Our special interest is in practical applications of logic synthesis methods outside circuit design.

PLACE: Room 138, Portland Center for Advanced Technology.
DATE: Tuesday, August 17, 1999.
AUDIENCE: Everybody is invited.
The goal of the symposium is to discuss new research in the area of Boolean and Multiple-Valued Logic with applications to VLSI circuit design, Machine Learning, Data Mining and Robotics.

The first lecture will introduce new Information relationships and measures that can be used to create efficient heuristic algorithms for functional decomposition, functional composition, minimal support set and other combinatorial problems in which certain relations on subsets of variables defining the problem are given.

The second lecture will discuss Boolean Equation and Bi-Decomposition, two general-purpose techniques that can be used in design of finite state machines and combinational logic.

The third lecture will discuss new approaches to the decomposition/composition of state machines and Boolean functions.

The fourth meeting will be a demo of visual software for state machine description (declarative), state assignment and realization in logic, including software for lattice-based design of FPGAs and cellular logic, an example of "layout-driven logic synthesis".

The next lecture will present new ideas about designing software and hardware for learning.
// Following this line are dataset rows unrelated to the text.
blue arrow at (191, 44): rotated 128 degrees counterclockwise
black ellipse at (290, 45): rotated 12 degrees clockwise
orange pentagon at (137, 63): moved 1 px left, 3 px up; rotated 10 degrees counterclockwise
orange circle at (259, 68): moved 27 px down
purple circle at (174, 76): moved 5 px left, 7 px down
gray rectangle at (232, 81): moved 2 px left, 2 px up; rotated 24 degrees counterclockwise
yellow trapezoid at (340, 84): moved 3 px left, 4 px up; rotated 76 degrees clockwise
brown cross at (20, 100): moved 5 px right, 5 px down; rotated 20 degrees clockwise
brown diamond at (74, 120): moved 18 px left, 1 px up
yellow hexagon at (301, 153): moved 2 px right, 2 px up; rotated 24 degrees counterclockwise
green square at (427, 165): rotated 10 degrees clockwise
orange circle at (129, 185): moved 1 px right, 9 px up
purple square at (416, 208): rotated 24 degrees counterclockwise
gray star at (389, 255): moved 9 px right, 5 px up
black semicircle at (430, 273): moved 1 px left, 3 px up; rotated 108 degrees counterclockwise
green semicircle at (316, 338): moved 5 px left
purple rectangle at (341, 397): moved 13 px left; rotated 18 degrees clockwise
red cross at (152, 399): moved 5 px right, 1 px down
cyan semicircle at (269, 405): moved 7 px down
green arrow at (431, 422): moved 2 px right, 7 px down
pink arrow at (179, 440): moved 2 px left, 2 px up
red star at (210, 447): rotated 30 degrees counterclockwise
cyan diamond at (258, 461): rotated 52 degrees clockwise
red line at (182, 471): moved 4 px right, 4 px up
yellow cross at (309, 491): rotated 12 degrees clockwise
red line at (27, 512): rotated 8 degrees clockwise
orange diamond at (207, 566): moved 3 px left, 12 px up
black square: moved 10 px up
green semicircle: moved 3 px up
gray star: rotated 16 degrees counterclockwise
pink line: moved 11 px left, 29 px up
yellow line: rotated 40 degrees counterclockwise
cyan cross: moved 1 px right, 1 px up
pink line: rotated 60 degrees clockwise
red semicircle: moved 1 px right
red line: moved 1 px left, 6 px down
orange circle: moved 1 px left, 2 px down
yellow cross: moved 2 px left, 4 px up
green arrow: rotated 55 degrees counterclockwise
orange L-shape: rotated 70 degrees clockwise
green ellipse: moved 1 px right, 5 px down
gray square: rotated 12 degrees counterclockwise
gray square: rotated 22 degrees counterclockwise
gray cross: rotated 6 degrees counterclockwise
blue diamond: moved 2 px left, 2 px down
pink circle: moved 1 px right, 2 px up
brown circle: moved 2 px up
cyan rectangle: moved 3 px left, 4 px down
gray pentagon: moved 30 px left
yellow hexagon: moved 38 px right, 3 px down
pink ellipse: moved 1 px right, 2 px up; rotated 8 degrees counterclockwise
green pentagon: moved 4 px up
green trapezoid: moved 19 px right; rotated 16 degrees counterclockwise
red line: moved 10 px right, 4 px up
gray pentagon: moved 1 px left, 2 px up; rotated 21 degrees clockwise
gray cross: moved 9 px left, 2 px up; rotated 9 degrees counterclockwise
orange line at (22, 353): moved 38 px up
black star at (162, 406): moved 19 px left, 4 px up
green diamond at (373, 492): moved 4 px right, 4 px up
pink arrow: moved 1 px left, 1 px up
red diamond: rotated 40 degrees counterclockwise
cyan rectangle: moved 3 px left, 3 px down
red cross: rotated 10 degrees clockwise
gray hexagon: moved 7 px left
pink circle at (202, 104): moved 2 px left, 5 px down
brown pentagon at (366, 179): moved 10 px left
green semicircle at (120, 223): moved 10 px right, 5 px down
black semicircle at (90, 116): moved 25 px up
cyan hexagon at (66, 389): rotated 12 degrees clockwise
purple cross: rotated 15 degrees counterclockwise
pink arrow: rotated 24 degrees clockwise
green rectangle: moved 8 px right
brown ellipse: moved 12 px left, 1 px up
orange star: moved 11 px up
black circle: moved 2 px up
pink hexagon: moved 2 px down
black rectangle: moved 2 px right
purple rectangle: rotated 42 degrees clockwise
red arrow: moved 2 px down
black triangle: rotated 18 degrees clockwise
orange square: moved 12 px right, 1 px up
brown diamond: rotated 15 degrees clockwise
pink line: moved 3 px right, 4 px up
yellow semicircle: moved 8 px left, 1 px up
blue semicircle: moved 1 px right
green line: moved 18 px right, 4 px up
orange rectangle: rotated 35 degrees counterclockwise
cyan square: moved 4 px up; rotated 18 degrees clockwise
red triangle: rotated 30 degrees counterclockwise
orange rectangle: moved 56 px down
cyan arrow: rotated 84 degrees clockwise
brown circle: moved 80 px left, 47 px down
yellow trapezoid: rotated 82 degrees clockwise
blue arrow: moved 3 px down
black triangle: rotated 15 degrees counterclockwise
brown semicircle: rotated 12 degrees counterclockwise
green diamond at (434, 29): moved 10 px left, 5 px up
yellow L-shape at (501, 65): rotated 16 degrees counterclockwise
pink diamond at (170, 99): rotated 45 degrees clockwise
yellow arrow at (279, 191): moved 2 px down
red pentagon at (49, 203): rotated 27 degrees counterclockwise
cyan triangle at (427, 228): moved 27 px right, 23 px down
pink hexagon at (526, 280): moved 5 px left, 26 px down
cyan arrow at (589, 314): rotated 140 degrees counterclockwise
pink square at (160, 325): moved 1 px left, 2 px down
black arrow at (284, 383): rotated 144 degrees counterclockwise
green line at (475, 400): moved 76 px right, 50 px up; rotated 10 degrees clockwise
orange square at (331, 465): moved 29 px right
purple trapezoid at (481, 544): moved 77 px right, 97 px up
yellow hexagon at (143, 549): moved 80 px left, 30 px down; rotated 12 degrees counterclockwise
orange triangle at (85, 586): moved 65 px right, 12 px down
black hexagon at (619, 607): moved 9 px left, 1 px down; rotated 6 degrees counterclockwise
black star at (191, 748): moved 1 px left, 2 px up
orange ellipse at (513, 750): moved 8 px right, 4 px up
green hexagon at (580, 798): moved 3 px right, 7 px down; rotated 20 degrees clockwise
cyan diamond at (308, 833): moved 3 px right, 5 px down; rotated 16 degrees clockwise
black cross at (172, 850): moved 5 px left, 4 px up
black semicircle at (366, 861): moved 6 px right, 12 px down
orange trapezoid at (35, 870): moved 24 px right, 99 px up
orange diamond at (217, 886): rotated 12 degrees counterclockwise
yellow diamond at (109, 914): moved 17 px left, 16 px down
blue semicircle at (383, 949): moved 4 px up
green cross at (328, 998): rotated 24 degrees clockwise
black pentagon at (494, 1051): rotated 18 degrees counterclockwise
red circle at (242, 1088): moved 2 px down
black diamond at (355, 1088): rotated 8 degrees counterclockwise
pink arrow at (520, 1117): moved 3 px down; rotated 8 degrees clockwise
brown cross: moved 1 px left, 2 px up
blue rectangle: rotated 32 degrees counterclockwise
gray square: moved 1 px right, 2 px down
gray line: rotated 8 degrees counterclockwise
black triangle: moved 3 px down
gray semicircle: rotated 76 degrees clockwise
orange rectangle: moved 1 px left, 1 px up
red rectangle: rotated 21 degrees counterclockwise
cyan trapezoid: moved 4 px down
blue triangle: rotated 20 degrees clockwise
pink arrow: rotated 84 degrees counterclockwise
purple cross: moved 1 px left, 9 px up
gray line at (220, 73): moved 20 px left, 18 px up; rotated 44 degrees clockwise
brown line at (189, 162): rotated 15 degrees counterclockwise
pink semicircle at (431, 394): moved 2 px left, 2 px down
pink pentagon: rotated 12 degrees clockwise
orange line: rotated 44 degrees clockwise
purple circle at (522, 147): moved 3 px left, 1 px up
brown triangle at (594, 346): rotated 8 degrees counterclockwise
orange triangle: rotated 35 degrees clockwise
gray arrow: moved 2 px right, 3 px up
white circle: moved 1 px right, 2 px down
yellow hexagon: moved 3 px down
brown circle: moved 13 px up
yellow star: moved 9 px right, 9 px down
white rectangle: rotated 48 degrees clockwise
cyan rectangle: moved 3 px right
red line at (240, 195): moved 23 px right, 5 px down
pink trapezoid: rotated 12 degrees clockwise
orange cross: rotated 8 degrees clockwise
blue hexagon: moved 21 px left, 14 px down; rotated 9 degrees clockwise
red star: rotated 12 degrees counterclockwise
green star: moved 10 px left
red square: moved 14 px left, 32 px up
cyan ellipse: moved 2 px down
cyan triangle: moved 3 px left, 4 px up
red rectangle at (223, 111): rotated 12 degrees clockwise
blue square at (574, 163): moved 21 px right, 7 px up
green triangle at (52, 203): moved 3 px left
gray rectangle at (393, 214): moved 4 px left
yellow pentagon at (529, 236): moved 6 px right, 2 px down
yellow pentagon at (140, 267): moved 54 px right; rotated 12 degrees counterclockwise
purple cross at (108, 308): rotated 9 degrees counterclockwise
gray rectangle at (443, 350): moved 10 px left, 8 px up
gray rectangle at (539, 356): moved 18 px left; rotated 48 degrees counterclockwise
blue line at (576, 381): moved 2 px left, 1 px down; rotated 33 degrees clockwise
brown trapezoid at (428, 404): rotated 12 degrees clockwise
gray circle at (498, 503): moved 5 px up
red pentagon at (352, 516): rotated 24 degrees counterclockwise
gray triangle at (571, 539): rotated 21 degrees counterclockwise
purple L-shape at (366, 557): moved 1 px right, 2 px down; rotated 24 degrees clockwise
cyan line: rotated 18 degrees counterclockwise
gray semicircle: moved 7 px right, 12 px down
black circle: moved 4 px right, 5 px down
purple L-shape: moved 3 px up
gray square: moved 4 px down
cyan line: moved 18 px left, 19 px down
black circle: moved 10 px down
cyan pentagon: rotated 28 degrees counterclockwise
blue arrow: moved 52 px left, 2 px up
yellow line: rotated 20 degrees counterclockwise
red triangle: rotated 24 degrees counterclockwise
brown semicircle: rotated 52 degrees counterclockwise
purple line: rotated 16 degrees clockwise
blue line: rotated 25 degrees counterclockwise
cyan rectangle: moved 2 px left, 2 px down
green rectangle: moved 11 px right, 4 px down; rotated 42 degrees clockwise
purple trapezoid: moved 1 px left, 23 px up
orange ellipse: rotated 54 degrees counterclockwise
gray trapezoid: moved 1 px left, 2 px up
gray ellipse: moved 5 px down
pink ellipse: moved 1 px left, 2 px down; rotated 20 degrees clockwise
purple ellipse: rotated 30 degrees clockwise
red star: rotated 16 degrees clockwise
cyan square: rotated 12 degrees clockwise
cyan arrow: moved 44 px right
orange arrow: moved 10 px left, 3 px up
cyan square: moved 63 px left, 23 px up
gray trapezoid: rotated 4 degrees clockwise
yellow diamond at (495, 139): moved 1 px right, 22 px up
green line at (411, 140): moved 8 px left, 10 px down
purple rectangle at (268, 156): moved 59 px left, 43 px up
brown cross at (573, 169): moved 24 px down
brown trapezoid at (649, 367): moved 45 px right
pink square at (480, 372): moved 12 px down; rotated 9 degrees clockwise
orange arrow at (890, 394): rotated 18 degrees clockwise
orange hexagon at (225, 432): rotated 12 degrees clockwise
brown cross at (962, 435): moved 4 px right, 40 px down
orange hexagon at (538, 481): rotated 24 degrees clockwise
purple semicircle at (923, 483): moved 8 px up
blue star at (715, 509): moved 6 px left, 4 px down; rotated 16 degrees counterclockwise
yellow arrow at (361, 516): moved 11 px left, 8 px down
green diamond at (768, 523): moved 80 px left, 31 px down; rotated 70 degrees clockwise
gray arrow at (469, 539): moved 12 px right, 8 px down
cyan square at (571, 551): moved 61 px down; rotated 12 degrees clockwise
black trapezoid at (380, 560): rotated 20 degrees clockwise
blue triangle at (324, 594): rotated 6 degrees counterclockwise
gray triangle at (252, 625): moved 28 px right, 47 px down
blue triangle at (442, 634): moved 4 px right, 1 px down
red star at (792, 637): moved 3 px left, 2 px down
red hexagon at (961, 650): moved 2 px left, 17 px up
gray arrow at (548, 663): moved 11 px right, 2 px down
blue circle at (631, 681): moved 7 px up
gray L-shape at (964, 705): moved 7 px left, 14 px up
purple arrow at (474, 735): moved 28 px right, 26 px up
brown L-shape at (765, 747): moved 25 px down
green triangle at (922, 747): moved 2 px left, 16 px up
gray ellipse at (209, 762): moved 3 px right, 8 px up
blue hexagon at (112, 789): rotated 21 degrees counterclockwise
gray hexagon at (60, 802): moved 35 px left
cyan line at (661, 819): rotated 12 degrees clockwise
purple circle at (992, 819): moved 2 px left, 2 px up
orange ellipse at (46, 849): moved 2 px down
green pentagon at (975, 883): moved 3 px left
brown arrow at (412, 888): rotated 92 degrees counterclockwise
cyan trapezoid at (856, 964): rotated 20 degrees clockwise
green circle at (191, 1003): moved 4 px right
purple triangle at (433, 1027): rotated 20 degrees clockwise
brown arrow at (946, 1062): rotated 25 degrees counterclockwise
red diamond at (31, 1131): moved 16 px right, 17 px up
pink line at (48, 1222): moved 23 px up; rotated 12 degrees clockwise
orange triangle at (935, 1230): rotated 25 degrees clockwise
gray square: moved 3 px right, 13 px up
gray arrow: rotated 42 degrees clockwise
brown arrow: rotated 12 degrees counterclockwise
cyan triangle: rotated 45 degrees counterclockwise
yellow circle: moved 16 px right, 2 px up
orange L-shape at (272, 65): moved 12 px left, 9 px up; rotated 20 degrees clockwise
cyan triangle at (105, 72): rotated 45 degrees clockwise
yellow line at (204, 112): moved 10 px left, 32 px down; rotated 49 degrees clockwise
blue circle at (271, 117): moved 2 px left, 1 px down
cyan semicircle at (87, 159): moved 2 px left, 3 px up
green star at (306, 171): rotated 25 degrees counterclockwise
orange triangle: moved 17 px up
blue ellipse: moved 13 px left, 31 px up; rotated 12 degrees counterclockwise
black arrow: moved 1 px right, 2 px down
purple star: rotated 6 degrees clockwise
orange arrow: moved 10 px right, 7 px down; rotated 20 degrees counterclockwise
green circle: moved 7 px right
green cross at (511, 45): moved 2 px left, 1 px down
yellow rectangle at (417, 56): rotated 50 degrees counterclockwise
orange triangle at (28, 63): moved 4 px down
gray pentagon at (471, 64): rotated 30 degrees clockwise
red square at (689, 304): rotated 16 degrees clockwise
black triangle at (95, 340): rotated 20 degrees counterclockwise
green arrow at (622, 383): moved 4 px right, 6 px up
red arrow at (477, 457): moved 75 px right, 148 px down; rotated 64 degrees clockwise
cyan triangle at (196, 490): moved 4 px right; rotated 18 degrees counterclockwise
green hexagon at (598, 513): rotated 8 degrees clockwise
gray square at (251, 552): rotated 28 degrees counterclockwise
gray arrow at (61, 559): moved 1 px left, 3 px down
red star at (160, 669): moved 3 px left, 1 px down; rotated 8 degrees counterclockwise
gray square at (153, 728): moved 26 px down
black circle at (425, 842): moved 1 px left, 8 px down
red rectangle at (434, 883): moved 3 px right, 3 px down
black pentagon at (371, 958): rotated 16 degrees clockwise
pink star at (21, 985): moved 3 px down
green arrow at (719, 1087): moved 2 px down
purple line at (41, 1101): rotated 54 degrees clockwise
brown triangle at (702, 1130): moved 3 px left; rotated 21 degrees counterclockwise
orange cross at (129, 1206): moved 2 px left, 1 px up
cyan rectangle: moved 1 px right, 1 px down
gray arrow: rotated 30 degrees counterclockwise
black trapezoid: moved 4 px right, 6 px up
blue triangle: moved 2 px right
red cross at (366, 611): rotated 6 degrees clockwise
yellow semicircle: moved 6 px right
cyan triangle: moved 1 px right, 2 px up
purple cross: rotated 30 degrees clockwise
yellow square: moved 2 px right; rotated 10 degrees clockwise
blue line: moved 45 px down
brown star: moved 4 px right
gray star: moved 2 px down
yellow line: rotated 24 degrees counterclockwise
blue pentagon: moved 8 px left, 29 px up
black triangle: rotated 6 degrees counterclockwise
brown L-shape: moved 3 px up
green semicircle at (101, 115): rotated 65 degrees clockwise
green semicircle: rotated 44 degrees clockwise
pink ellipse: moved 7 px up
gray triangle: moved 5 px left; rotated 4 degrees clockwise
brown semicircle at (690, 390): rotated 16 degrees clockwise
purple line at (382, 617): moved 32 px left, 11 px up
Rather than using only Genetic Algorithm, we propose to use a variety of logic-based methods which give the explanation of concepts learned and are all based on Occam Razor Principle of Machine Learning.

Panel discussion will discuss topics of collaboration and new research ideas.


  1. TUESDAY, 11:15-12:15,
    Marek Perkowski - Welcome and Goals.

    Lech Jozwiak, Associate Professor, Eindhoven University of Technology, Faculty of Electrical Engineering, Eindhoven, The Netherlands, ``Logic Analysis and Synthesis with Information Relationships and Information Relationship Measures,''

  2. TUESDAY, 12:30 - 1:30,

  3. TUESDAY, 1:45 - 2:45,
    Bernd Steinbach, Dr.Ing-habil, Chair of Institute fuer Informatik, TU Bergakademie Freiberg, Germany, ``Modelling and Solving of Problems by Boolean Equation or Boolean Differential Equations,''

  4. TUESDAY, 3:00 - 4:00,
    Lech Jozwiak, Associate Professor, Eindhoven University of Technology, Faculty of Electrical Engineering, Eindhoven, The Netherlands, ``General Decomposition of Sequential Machines and Discrete Functions,''

  5. TUESDAY, 4:00 - 5:00,
    Alan Mishchenko, Visiting Assistant Professor, Glushkov Institute of Cybernetics, Ukraine, ``Integrated System for Logic Synthesis, Data Mining and Robotics,'' Software demonstration: DUAL, TRACE, SYNTHA, LOTUS and robot.

  6. TUESDAY, 5:15 - 6:00,
    Marek Perkowski, Professor, PSU, ``Learning Hardware rather than Evolving Hardware''

  7. TUESDAY, 6:15 - 7:00,
    PANEL DISCUSSION: ``Plans for collaboration,'' - Marek Perkowski.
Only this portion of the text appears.